J T wrote:I found a copy of that PS2 Gottlieb pinball collection for $2 at a pawn shop. Maybe I've just been spoiled by the Pro Pinball series, but it's really crappy. The graphics are very blurry and the sound is unnecessarily terrible. It sounds like they bought some cheap recorder, put in a tin can, then wrapped a pillow around it and hid it under the pinball machines to record their original sounds. It's just awful.
The physics also feel off. The ball doesn't feel like it has the correct weight and it bounces off the walls strangely. It's not as terrible as the sound, but after playing Pro Pinball where the physics are so good that I worry about tilting my laptop because I forget it's not a real pinball, this just doesn't cut it.

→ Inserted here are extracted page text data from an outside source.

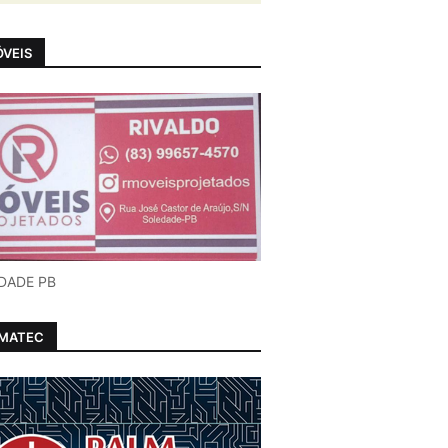
VEIS
DADE PB
LMATEC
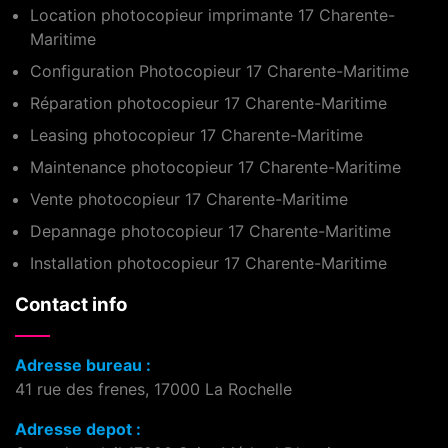
Location photocopieur imprimante 17 Charente-
Maritime
Configuration Photocopieur 17 Charente-Maritime
Réparation photocopieur 17 Charente-Maritime
Leasing photocopieur 17 Charente-Maritime
Maintenance photocopieur 17 Charente-Maritime
Vente photocopieur 17 Charente-Maritime
Depannage photocopieur 17 Charente-Maritime
Installation photocopieur 17 Charente-Maritime
Contact info
Adresse bureau :
41 rue des frenes, 17000 La Rochelle
Adresse depot :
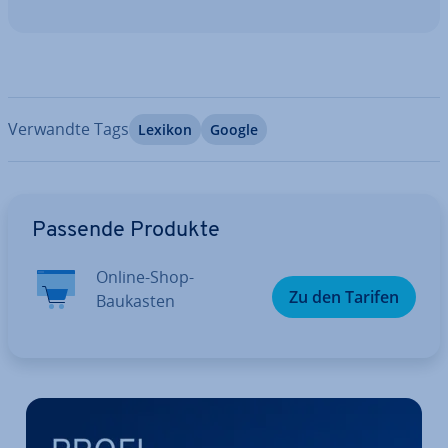
Verwandte Tags
Lexikon
Google
Zum Hauptmenü
Passende Produkte
Online-Shop-
Zu den Tarifen
Baukasten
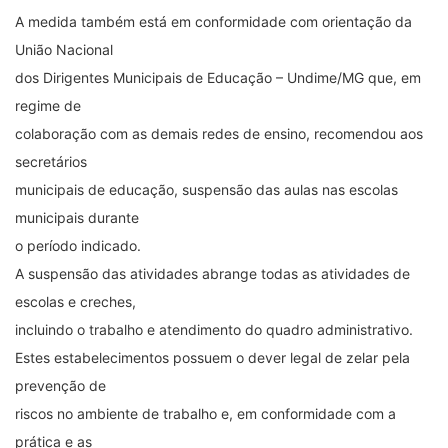
A medida também está em conformidade com orientação da
União Nacional
dos Dirigentes Municipais de Educação – Undime/MG que, em
regime de
colaboração com as demais redes de ensino, recomendou aos
secretários
municipais de educação, suspensão das aulas nas escolas
municipais durante
o período indicado.
A suspensão das atividades abrange todas as atividades de
escolas e creches,
incluindo o trabalho e atendimento do quadro administrativo.
Estes estabelecimentos possuem o dever legal de zelar pela
prevenção de
riscos no ambiente de trabalho e, em conformidade com a
prática e as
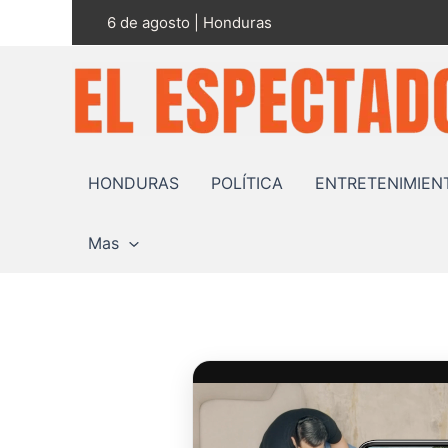
Ir
6 de agosto | Honduras
al
contenido
HONDURAS
POLÍTICA
ENTRETENIMIEN
Mas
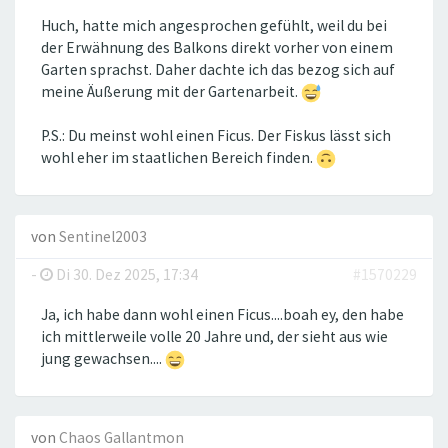
Huch, hatte mich angesprochen gefühlt, weil du bei
der Erwähnung des Balkons direkt vorher von einem
Garten sprachst. Daher dachte ich das bezog sich auf
meine Äußerung mit der Gartenarbeit.
P.S.: Du meinst wohl einen Ficus. Der Fiskus lässt sich
wohl eher im staatlichen Bereich finden.
von
Sentinel2003
-
Di 30. Dez 2025, 17:34
#1570229
Ja, ich habe dann wohl einen Ficus....boah ey, den habe
ich mittlerweile volle 20 Jahre und, der sieht aus wie
jung gewachsen....
von
Chaos Gallantmon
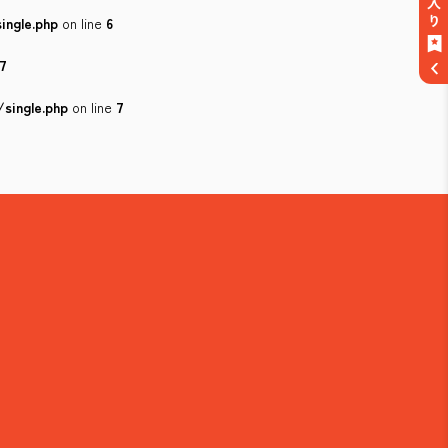
ingle.php
on line
6
7
single.php
on line
7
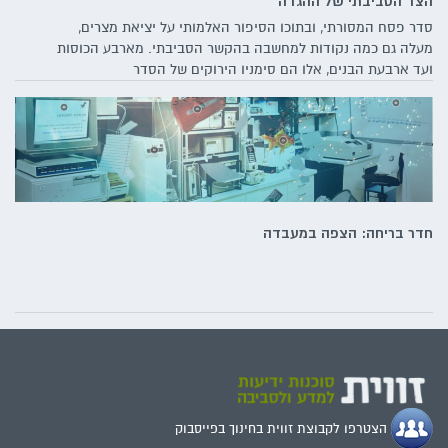
הצד הסביבתי של ההגדה
סדר פסח המסורתי, ובתוכו הסיפור האלמותי על יציאת מצרים,
מעלה גם כמה נקודות למחשבה בהקשר הסביבתי. מארבע הכוסות
ועד ארבעת הבנים, אלו הם סימניו הירוקים של הסדר
חדר בריחה: הצפה במעבדה
הצטרפו לקבוצת זווית בחינוך בפייסבוק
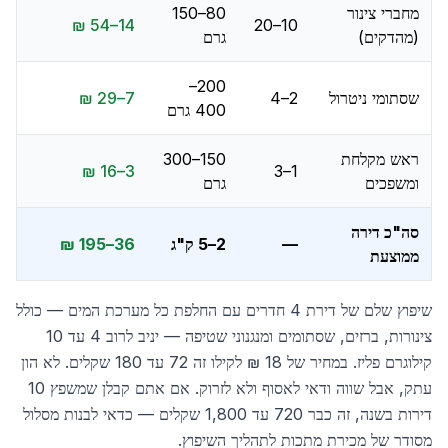
מחברי צינור
80–150
14–54 ₪
10–20
(מהדקים)
גרם
200–
שסתומי ניטרול
2–4
7–29 ₪
400 גרם
ראש מקלחת
150–300
3–16 ₪
1–3
ומשפכים
גרם
סה"כ דירה
—
2–5 ק"ג
36–195 ₪
ממוצעת
שיפוץ שלם של דירת 4 חדרים עם החלפת כל מערכת המים — כולל
צינורות, ברזים, שסתומים ומנגנוני שטיפה — יניב לרוב 4 עד 10
קילוגרם פליז. במחיר של 18 ₪ לקילו זה 72 עד 180 שקלים. לא הון
עתק, אבל שווה ודאי לאסוף ולא לזרוק. אם אתם קבלן שמשפץ 10
דירות בשנה, זה כבר 720 עד 1,800 שקלים — כדאי לבנות מסלול
מסודר של מכירת מתכות לתהליך השיפוץ.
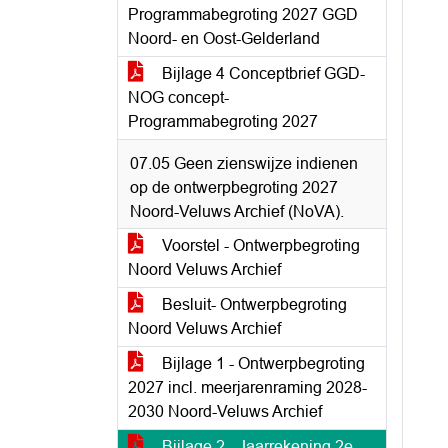
Programmabegroting 2027 GGD
Noord- en Oost-Gelderland
Bijlage 4 Conceptbrief GGD-
NOG concept-
Programmabegroting 2027
07.05 Geen zienswijze indienen
op de ontwerpbegroting 2027
Noord-Veluws Archief (NoVA).
Voorstel - Ontwerpbegroting
Noord Veluws Archief
Besluit- Ontwerpbegroting
Noord Veluws Archief
Bijlage 1 - Ontwerpbegroting
2027 incl. meerjarenraming 2028-
2030 Noord-Veluws Archief
Bijlage 2 - Jaarrekening 2e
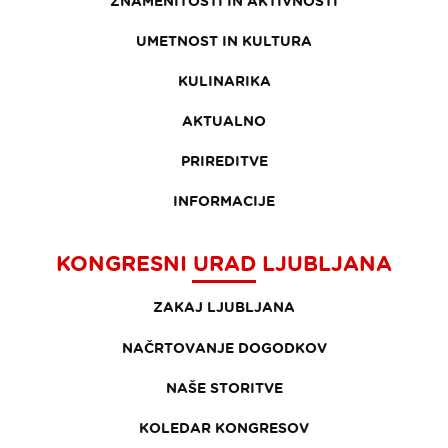
ZNAMENITOSTI IN AKTIVNOSTI
UMETNOST IN KULTURA
KULINARIKA
AKTUALNO
PRIREDITVE
INFORMACIJE
KONGRESNI URAD LJUBLJANA
ZAKAJ LJUBLJANA
NAČRTOVANJE DOGODKOV
NAŠE STORITVE
KOLEDAR KONGRESOV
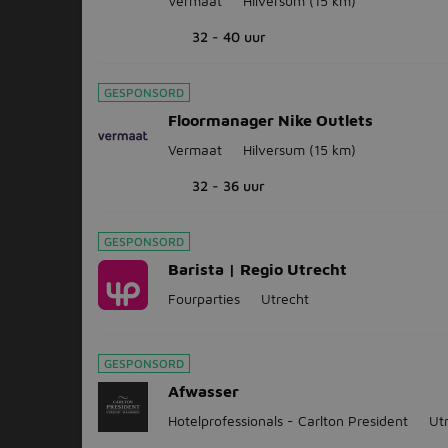
Vermaat
Hilversum
(15 km)
32 - 40 uur
GESPONSORD
Floormanager Nike Outlets
Vermaat
Hilversum
(15 km)
32 - 36 uur
GESPONSORD
Barista | Regio Utrecht
Fourparties
Utrecht
GESPONSORD
Afwasser
Hotelprofessionals - Carlton President
Ut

Yeah, as a whole, I thought the Gottlieb collection was pretty terrible, though I have the Xbox version. The Williams collection for PS2 or PS3 is where its at. Though I wish High Speed table was on it since it was the first big 'swoopy' table I played. Pinbot and High Speed got NES releases, but only Pinbot is on the Williams collection. I hate the outlane drains in Pinbot though, I swear they're magnetic and suck balls directly toward them. Its a shame because Pinbot has my favorite sounds from an old analog table.
Next up, the machines themselves. Apparently Gottlieb's earliest pinball machines were designed for people that wanted to spend some money to watch a ball roll down a hole. I wonder why they put some of these in the collection? They have huge open slots on the side of the machine where both lanes make you lose a ball. They have huge gaps between the flippers. It didn't even feel like a game because no amount of pinball skill is going to save you when the ball never gets anywhere near your flipper to begin with.
Its just old tables in general seem to be like this and from my limited pinball knowledge, it seems like it wasn't until the late 70s they they actually involved more skill than luck. Considering that pinball was originally just launching the balls and hoping for the best like pachinko and only evolved flippers in order to avoid being labeled as gambling machines, having the chance to knock the ball back up the board was a revelation to players at the time. But yeah, having played machines with mechanics from the late 70s on, going back to the old 3-5 second per ball drain machines kinda sucks. I'm sure kids born in the last few years that grow up with most of today's unlimited continue games will think the same of games with limited lives.